• [Exercise description] Return the lines that run from the beginning of the entries to the line holding "герпетического ангины).", inclusive, and drop the pictures.

• [Saved entries]
════════

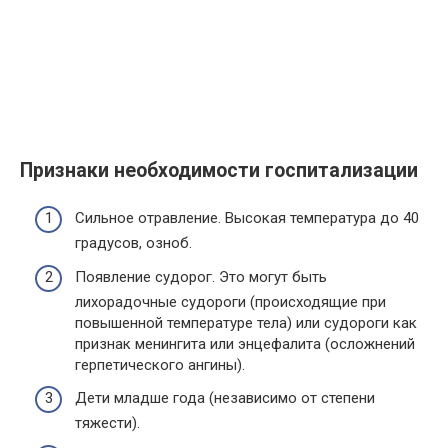
Признаки необходимости госпитализации
Сильное отравление. Высокая температура до 40
градусов, озноб.
Появление судорог. Это могут быть
лихорадочные судороги (происходящие при
повышенной температуре тела) или судороги как
признак менингита или энцефалита (осложнений
герпетического ангины).
Дети младше года (независимо от степени
тяжести).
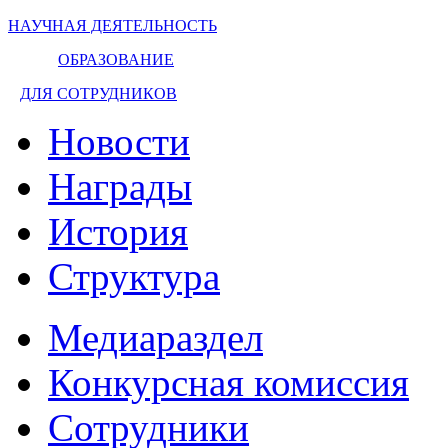
НАУЧНАЯ ДЕЯТЕЛЬНОСТЬ
ОБРАЗОВАНИЕ
ДЛЯ СОТРУДНИКОВ
Новости
Награды
История
Структура
Медиараздел
Конкурсная комиссия
Сотрудники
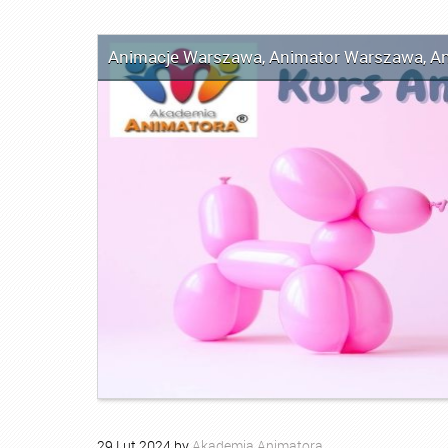
Animacje Warszawa
,
Animator Warszawa
,
An
29
Lut
2024
by
Akademia Animatora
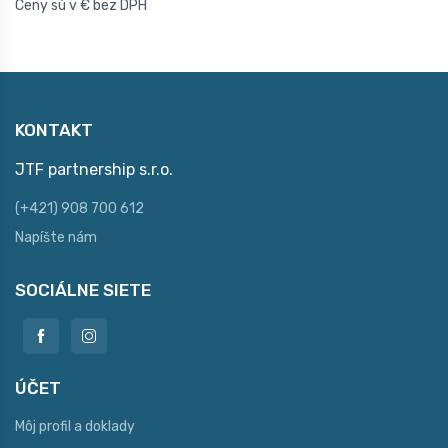
Ceny sú v € bez DPH
KONTAKT
JTF partnership s.r.o.
(+421) 908 700 612
Napíšte nám
SOCIÁLNE SIETE
ÚČET
Môj profil a doklady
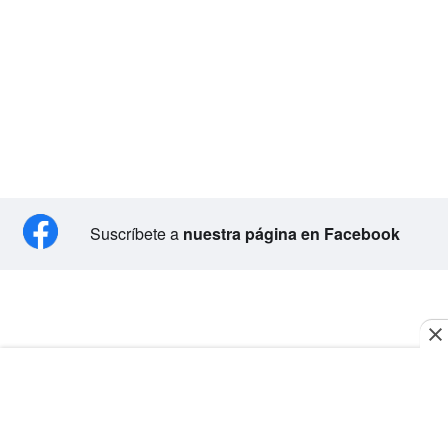
Suscríbete a
nuestra página en Facebook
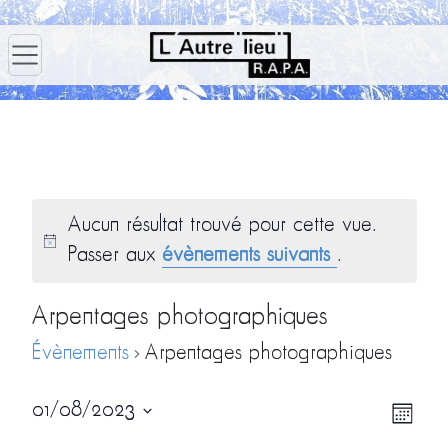
Aucun résultat trouvé pour cette vue.
Passer aux
évènements suivants
.
Arpentages photographiques
Évènements
Arpentages photographiques
Navig
Navi
01/08/2023
Mois
par
de
Sélectionnez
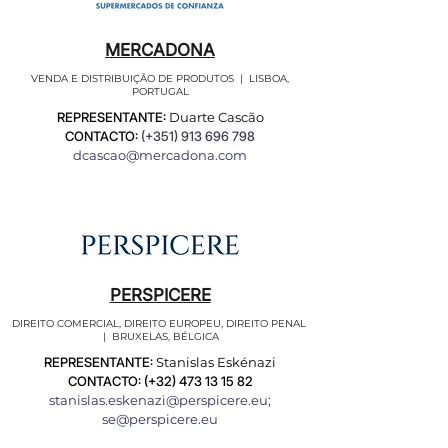
MERCADONA
VENDA E DISTRIBUIÇÃO DE PRODUTOS | LISBOA,
PORTUGAL
REPRESENTANTE:
Duarte Cascão
CONTACTO:
(+351)
913 696 798
dcascao@mercadona.com
PERSPICERE
DIREITO COMERCIAL, DIREITO EUROPEU, DIREITO PENAL
| BRUXELAS, BÉLGICA
REPRESENTANTE:
Stanislas Eskénazi
CONTACTO: (+32)
473 13 15 82
stanislas.eskenazi@perspicere.eu
;
se@perspicere.eu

════════

• [Solution below]
Признаки необходимости госпитализации
Сильное отравление. Высокая температура до 40
градусов, озноб.
Появление судорог. Это могут быть
лихорадочные судороги (происходящие при
повышенной температуре тела) или судороги как
признак менингита или энцефалита (осложнений
герпетического ангины).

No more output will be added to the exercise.